Hogan has shown little tolerance for bureaucratic processes that he sees as making no sense or unnecessarily delaying what he believes are common-sense solutions.
Some of those frustrations with Lever have bubbled over publicly.
In November, Hogan chided Lever for failing to keep up with required reports on how school systems were maintaining their respective facilities, which are paid for in part with state funds. The agency was three years behind.
Lever in January told Hogan that a lack of staff caused the backlog and when Hogan asked how many additional workers he would need to get up to date, Lever asked for one and promised a Jan. 1 deadline for delivering the reports.
Ten months later, Lever told Hogan that timeline was somewhat optimistic and that the reports might be several more weeks and once again suggested that part of the problem was inadequate staffing.
It was during that same meeting that Hogan and Franchot criticized Lever for what they saw as a half-hearted review of practices used to build a charter school in Anne Arundel County. Hogan ordered the review in an effort to identify best practices that could be used by the state to be more cost-effective and therefore build more schools without substantial budget increases.
But Lever said his review raised concerns over trading increases in long-term maintenance costs for cheaper construction by building schools to last for 25 years rather than the current 50 years.

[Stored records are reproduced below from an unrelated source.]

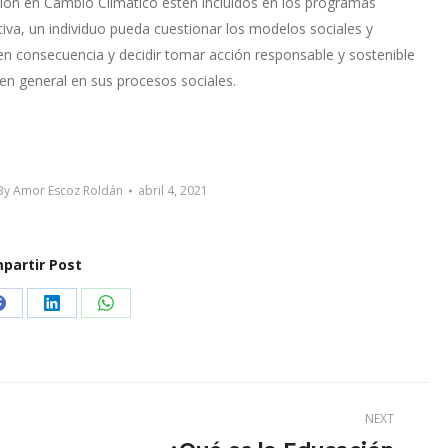
ión en Cambio Climático estén incluidos en los programas
ativa, un individuo pueda cuestionar los modelos sociales y
en consecuencia y decidir tomar acción responsable y sostenible
 en general en sus procesos sociales.
By
Amor Escoz Roldán
abril 4, 2021
partir Post
Share
Share
Share
on
on
on
Facebook
LinkedIn
WhatsApp
NEXT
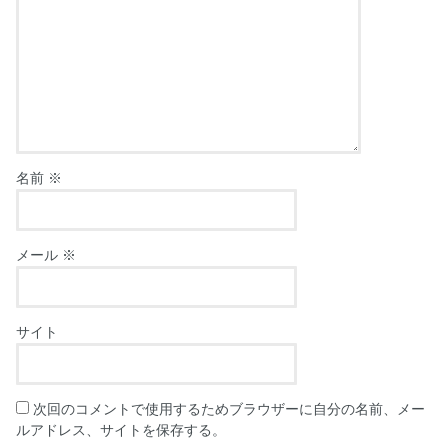
名前
※
メール
※
サイト
次回のコメントで使用するためブラウザーに自分の名前、メー
ルアドレス、サイトを保存する。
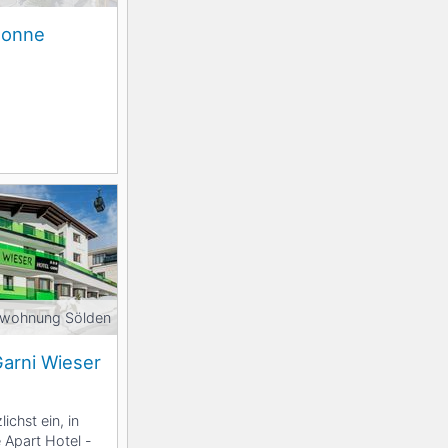
Sonne
nwohnung Sölden
Garni Wieser
lichst ein, in
 Apart Hotel -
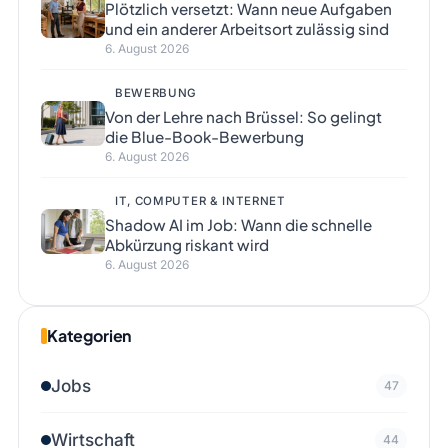
Plötzlich versetzt: Wann neue Aufgaben
und ein anderer Arbeitsort zulässig sind
6. August 2026
BEWERBUNG
Von der Lehre nach Brüssel: So gelingt
die Blue-Book-Bewerbung
6. August 2026
IT, COMPUTER & INTERNET
Shadow AI im Job: Wann die schnelle
Abkürzung riskant wird
6. August 2026
Kategorien
Jobs
47
Wirtschaft
44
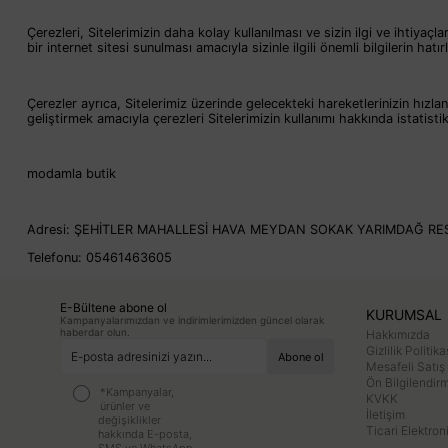
Çerezleri, Sitelerimizin daha kolay kullanılması ve sizin ilgi ve ihtiya
bir internet sitesi sunulması amacıyla sizinle ilgili önemli bilgilerin hat
Çerezler ayrıca, Sitelerimiz üzerinde gelecekteki hareketlerinizin hızlanm
geliştirmek amacıyla çerezleri Sitelerimizin kullanımı hakkında istatistiks
modamla butik
Adresi: ŞEHİTLER MAHALLESİ HAVA MEYDAN SOKAK YARIMDAĞ RES
Telefonu: 05461463605
E-Bültene abone ol
KURUMSAL
Kampanyalarımızdan ve indirimlerimizden güncel olarak
haberdar olun.
Hakkımızda
Gizlilik Politika
Mesafeli Satış
Ön Bilgilendi
*Kampanyalar,
KVKK
ürünler ve
İletişim
değişiklikler
Ticari Elektron
hakkında E-posta,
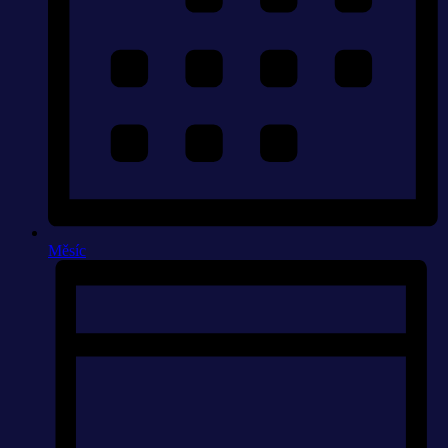
Měsíc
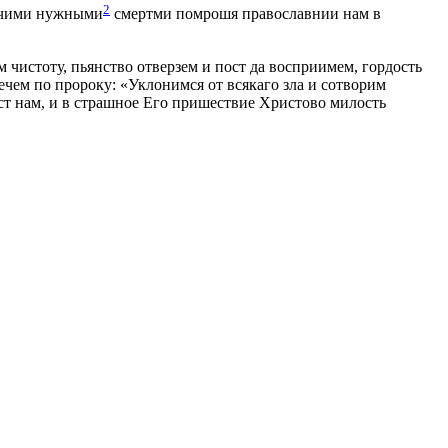
2
рочими нужными
смертми помрошя православнии нам в
 чистоту, пьянство отверзем и пост да восприимем, гордость
чем по пророку: «Уклонимся от всякаго зла и сотворим
аст нам, и в страшное Его пришествие Христово милость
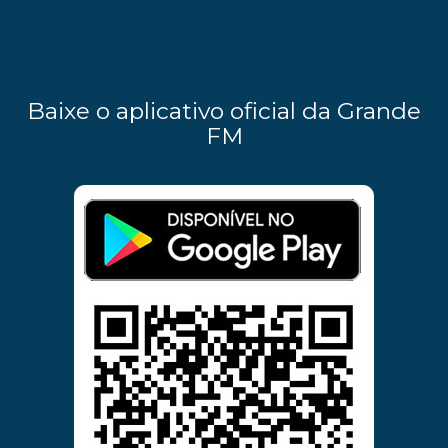
Baixe o aplicativo oficial da Grande
FM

“Sounds like you didn’t like the whole idea of looking at Monarch Academy,” Hogan said.
Additionally, Lever has often appeared resistant to Franchot’s calls for greater use of state funds to assist counties in installing portable window unit air conditioners in schools that lack climate control.
Following his presentation, Lever declined to answer questions about whether he thought his job was in jeopardy. He did acknowledge the difficult relationship with the Board of Public Works — primarily Hogan and Franchot.
“They haven’t been kind to me,” Lever said. “I’ve seen that.”
So do Lever’s comments to the panel hint at his departure, willing or otherwise?
“I have my own life,” Lever said. “I have to make my own decisions.”